Collected data
-=-=-

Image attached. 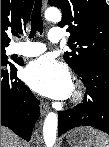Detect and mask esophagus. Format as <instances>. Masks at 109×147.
I'll list each match as a JSON object with an SVG mask.
<instances>
[{"instance_id":"34e87169","label":"esophagus","mask_w":109,"mask_h":147,"mask_svg":"<svg viewBox=\"0 0 109 147\" xmlns=\"http://www.w3.org/2000/svg\"><path fill=\"white\" fill-rule=\"evenodd\" d=\"M47 5V1L46 0H43L42 1V7L43 9L46 7ZM49 110V107L46 103H44L43 101L40 102V112H41V115L44 116L46 115V113L48 112Z\"/></svg>"}]
</instances>
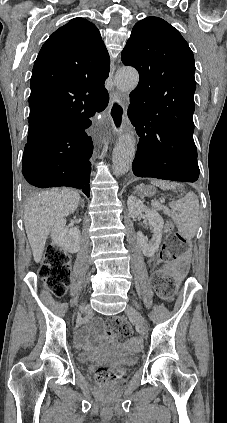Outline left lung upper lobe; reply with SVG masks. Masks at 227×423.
<instances>
[{
  "instance_id": "5c2ea615",
  "label": "left lung upper lobe",
  "mask_w": 227,
  "mask_h": 423,
  "mask_svg": "<svg viewBox=\"0 0 227 423\" xmlns=\"http://www.w3.org/2000/svg\"><path fill=\"white\" fill-rule=\"evenodd\" d=\"M121 59L140 75L138 86L130 94L131 106L150 111L194 112V56L172 25L158 17L137 22Z\"/></svg>"
}]
</instances>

-=-=-

Write the lines out exactly, beginning at the line that holds "Outline left lung" and stopping after the last line of the entries; include no pictures.

*THE ANSWER*.
Outline left lung upper lobe; reply with SVG masks. Masks at 227×423.
<instances>
[{
  "instance_id": "5c2ea615",
  "label": "left lung upper lobe",
  "mask_w": 227,
  "mask_h": 423,
  "mask_svg": "<svg viewBox=\"0 0 227 423\" xmlns=\"http://www.w3.org/2000/svg\"><path fill=\"white\" fill-rule=\"evenodd\" d=\"M121 59L140 75L138 86L130 94L131 106L150 111L194 112V56L172 25L158 17L137 22Z\"/></svg>"
}]
</instances>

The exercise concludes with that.